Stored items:
[Start of Attachment]

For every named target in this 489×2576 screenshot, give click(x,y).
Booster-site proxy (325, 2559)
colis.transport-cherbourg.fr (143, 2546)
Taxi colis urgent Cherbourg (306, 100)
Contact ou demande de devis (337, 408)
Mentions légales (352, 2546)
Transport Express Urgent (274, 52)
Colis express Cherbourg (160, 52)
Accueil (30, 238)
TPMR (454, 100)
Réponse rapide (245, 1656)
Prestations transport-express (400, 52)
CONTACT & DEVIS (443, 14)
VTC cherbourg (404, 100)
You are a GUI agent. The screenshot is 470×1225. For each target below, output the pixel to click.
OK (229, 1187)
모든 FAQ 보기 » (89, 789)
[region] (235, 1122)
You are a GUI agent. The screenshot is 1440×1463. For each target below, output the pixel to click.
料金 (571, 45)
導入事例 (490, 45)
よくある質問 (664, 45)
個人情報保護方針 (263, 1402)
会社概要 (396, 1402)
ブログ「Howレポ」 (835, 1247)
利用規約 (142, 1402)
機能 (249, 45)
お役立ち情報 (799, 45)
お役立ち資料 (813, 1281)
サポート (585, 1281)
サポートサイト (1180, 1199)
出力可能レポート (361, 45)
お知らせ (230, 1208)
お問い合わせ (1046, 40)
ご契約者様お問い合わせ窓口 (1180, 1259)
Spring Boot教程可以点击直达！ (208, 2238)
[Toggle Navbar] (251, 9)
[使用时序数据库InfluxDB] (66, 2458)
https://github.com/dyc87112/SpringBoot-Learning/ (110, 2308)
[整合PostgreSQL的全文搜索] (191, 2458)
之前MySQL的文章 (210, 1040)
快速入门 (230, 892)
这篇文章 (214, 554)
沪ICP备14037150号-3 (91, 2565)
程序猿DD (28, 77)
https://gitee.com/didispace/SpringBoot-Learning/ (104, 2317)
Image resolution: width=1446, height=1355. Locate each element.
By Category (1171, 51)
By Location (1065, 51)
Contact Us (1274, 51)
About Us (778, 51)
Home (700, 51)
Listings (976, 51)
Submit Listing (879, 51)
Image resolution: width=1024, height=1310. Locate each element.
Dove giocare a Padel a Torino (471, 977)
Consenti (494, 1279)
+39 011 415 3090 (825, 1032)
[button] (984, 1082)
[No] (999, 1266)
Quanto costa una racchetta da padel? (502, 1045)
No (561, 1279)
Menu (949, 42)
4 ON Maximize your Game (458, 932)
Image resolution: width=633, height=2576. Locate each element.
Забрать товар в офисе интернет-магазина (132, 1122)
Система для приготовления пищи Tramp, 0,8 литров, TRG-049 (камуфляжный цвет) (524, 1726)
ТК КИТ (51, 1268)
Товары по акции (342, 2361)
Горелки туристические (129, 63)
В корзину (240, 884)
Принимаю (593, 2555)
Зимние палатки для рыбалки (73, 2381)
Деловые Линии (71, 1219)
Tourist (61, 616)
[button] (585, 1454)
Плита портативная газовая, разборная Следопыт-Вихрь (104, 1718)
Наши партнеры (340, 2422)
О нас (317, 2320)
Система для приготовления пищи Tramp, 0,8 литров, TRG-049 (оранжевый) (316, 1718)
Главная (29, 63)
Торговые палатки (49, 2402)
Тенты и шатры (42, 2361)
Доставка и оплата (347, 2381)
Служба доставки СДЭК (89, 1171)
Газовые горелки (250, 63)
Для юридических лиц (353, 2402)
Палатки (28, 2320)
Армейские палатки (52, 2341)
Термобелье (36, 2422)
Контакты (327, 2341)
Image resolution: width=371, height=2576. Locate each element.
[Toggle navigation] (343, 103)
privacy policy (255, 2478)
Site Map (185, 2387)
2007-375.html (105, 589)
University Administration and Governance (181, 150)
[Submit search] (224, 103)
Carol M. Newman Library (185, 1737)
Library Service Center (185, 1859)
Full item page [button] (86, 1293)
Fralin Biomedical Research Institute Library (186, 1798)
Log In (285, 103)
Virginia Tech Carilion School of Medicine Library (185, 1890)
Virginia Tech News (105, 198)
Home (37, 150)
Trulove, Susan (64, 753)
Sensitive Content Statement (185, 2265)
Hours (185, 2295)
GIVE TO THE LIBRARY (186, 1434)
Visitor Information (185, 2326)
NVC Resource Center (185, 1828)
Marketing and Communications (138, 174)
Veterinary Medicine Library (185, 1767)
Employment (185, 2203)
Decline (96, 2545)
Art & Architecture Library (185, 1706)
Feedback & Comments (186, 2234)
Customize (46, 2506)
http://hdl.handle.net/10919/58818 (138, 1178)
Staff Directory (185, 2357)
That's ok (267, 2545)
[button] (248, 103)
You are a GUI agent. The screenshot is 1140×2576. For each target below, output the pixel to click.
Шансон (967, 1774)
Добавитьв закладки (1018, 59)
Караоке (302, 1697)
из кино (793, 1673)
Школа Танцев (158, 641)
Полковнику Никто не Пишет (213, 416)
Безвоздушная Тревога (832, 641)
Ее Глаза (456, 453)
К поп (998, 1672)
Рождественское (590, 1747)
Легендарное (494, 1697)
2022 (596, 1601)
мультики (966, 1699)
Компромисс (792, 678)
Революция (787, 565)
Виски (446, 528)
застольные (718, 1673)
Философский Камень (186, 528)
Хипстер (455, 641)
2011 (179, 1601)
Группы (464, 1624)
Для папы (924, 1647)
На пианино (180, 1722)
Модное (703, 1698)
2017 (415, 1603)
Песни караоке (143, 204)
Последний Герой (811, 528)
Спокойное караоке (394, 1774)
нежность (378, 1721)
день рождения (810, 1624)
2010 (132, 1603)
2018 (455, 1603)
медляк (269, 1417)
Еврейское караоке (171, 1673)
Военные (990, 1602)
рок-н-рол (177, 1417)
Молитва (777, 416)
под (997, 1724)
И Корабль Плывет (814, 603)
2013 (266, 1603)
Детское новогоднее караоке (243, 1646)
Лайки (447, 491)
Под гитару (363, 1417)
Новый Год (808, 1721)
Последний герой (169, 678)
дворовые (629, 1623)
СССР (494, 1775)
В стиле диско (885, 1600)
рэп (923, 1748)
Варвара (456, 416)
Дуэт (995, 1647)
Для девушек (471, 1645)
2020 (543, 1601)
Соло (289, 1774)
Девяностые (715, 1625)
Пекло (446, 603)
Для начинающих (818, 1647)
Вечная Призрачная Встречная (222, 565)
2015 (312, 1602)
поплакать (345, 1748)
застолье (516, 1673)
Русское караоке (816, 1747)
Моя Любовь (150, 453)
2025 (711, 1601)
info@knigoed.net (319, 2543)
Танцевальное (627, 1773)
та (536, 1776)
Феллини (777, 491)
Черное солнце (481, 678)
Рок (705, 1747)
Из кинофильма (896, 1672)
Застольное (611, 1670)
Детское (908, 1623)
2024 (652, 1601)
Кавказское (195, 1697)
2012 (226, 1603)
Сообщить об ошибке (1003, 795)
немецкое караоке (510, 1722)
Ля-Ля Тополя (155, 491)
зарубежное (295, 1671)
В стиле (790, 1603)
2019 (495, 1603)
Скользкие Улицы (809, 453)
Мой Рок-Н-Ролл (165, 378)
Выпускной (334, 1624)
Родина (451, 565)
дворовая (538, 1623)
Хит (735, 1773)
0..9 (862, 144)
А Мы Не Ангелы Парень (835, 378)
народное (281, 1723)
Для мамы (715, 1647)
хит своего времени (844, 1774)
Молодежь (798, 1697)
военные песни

[End of Attachment]

All that should be written out is the stretch of lines above between the one holding "Товары по акции (342, 2361)" and the one holding "Hours (185, 2295)", inclusive, exactly as given.

Товары по акции (342, 2361)
Горелки туристические (129, 63)
В корзину (240, 884)
Принимаю (593, 2555)
Зимние палатки для рыбалки (73, 2381)
Деловые Линии (71, 1219)
Tourist (61, 616)
[button] (585, 1454)
Плита портативная газовая, разборная Следопыт-Вихрь (104, 1718)
Наши партнеры (340, 2422)
О нас (317, 2320)
Система для приготовления пищи Tramp, 0,8 литров, TRG-049 (оранжевый) (316, 1718)
Главная (29, 63)
Торговые палатки (49, 2402)
Тенты и шатры (42, 2361)
Доставка и оплата (347, 2381)
Служба доставки СДЭК (89, 1171)
Газовые горелки (250, 63)
Для юридических лиц (353, 2402)
Палатки (28, 2320)
Армейские палатки (52, 2341)
Термобелье (36, 2422)
Контакты (327, 2341)
Image resolution: width=371, height=2576. Locate each element.
[Toggle navigation] (343, 103)
privacy policy (255, 2478)
Site Map (185, 2387)
2007-375.html (105, 589)
University Administration and Governance (181, 150)
[Submit search] (224, 103)
Carol M. Newman Library (185, 1737)
Library Service Center (185, 1859)
Full item page [button] (86, 1293)
Fralin Biomedical Research Institute Library (186, 1798)
Log In (285, 103)
Virginia Tech Carilion School of Medicine Library (185, 1890)
Virginia Tech News (105, 198)
Home (37, 150)
Trulove, Susan (64, 753)
Sensitive Content Statement (185, 2265)
Hours (185, 2295)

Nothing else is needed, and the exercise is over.